The site could potentially yield between 595 and 660 residential units across about 75,000 square metres of overall gross floor area on the site, however Elanor will unlikely pursue a redevelopment strategy, instead focus on improving the retail mix and rental income from the existing asset.
The property was last acquired by Australian Wholesale Property Fund for $86M in 2006. At that time, the Fund was managed by Allco, however following their collapse the Fund Management was transferred to Arcadia Funds Management.
The Centre was sold by Colliers.
LOGOs dispose of Yennora parcel
LOGOs Group have disposed of a 8.8ha site in Yennora for $49M.
The site formed part of a 31ha site acquired by LOGOs and Partners Group back in 2015 for $47M on a sale and lease back to Alcoa who occupied 124,000sqm across 8 buildings.
Alcoa had previously announced the closure of the aluminium recycling facility at the site in 2014, paving the way for a subdivision and re-positioning of the site by LOGOs.
The latest sale is the final stage of LOGOS sell down, bringing its total sales from subdivision strategy to $129 million over the past three years.
CBRE's negotiated the various sales on behalf of LOGOS and Partners Group.
Stockland Sell Toowong Apartment Site
In a move away from its previous 2016 strategy of participating in the apartment development game, Stockland quietly disguised the sale of a site in Toowong, Brisbane as a non core retail asset.
Stockland announced this week that they had disposed of two retail assets, the Cleveland shopping centre and their Toowong retail and commercial assets for $143M. Their Cleveland asset had been reported in January as being sold to the Haben Group at $103M, allowing us to assume that Toowong was sold for circa $40M.
According to the Stockland website, the properties in Toowong comprise 80-88 Jephson, 23 and 27-29 High Street. The Jephson Street asset includes a five-level 7,887sqm office building with a WALE of 1.9 yrs and was valued in June 2018 at $23.7M . The High Street assets comprise a number of commercial and retail buildings (one previously occupied by Woolworths) which were held by Stockland at circa $6.9M in Dec 2017.

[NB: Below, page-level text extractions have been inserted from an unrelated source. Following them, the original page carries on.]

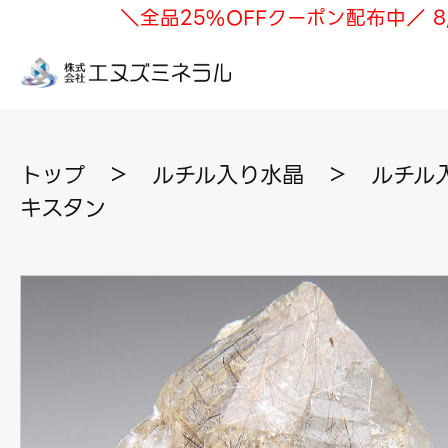
＼全品25%OFFクーポン配布中／ 8
トップ
＞
ルチル入り水晶
＞
ルチル入
キスタン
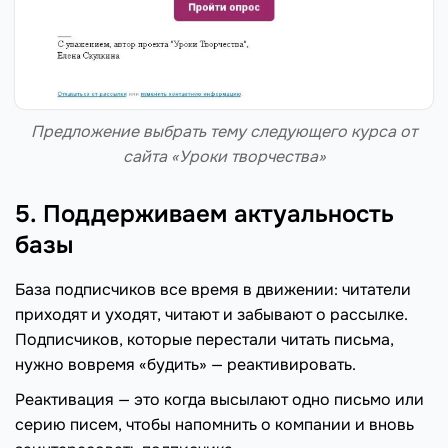
Предложение выбрать тему следующего курса от
сайта «Уроки творчества»
5. Поддерживаем актуальность
базы
База подписчиков все время в движении: читатели
приходят и уходят, читают и забывают о рассылке.
Подписчиков, которые перестали читать письма,
нужно вовремя «будить» — реактивировать.
Реактивация — это когда высылают одно письмо или
серию писем, чтобы напомнить о компании и вновь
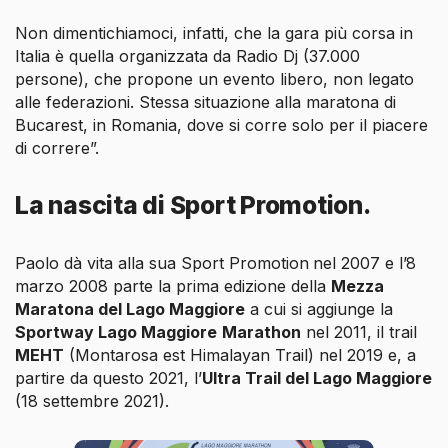
Non dimentichiamoci, infatti, che la gara più corsa in
Italia è quella organizzata da Radio Dj (37.000
persone), che propone un evento libero, non legato
alle federazioni. Stessa situazione alla maratona di
Bucarest, in Romania, dove si corre solo per il piacere
di correre”.
La nascita di Sport Promotion.
Paolo dà vita alla sua Sport Promotion
nel 2007 e l’8
marzo 2008 parte la prima edizione della
Mezza
Maratona del Lago Maggiore
a cui si aggiunge la
Sportway Lago Maggiore
Marathon
nel 2011, il trail
MEHT
(Montarosa est Himalayan Trail) nel 2019 e, a
partire da questo 2021, l’
Ultra Trail del Lago Maggiore
(18 settembre 2021).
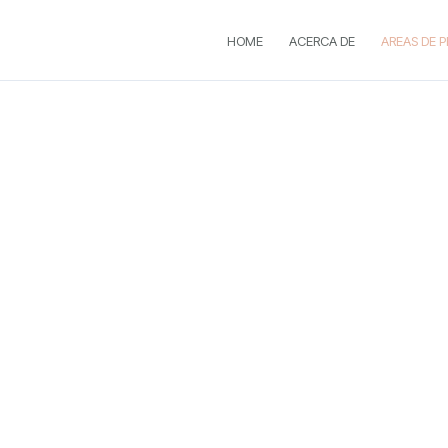
HOME
ACERCA DE
AREAS DE 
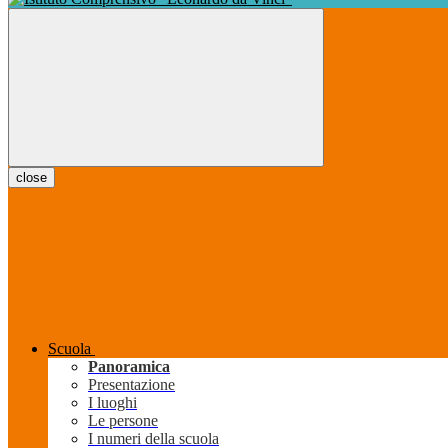
close
Scuola
Panoramica
Presentazione
I luoghi
Le persone
I numeri della scuola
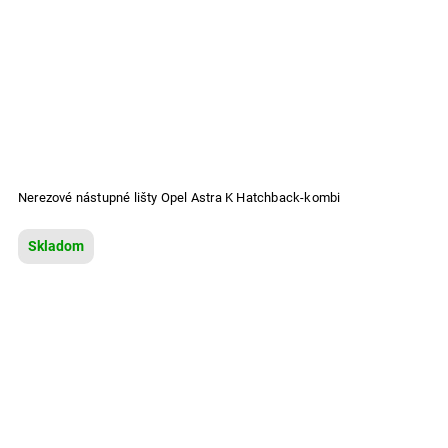
Nerezové nástupné lišty Opel Astra K Hatchback-kombi
Skladom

Little was said this week about the Toowong asset, however Stockland had clearly positioned this asset as a residential apartment project. Stockland obtained a Development Approval in 2017 for the redevelopment of the part site for three 25 storey residential towers containing a total of 530 new apartments and extensive ground floor retail activation. At the time, Stockland identified Toowong as one of the strongest markets for owner-occupiers of apartments in Brisbane and Mark Steinert has said: “Our proposal to undertake this mixed used apartment and retail development in Toowong aligns with our strategy to broaden our residential business and customer reach with an initial focus on sites within our existing portfolio". Clearly with the oversupply of Brisbane apartments (now unwinding) changed Stockland's strategy for the site.
The buyer of the site is undisclosed, however the immediate play would be to lease up the commercial building and undertake a quick re-sale of the Jephson St asset to sit on the balance of the site as a future residential development whilst generating high street retail rental income. Quite a good opportunistic purchase I suspect.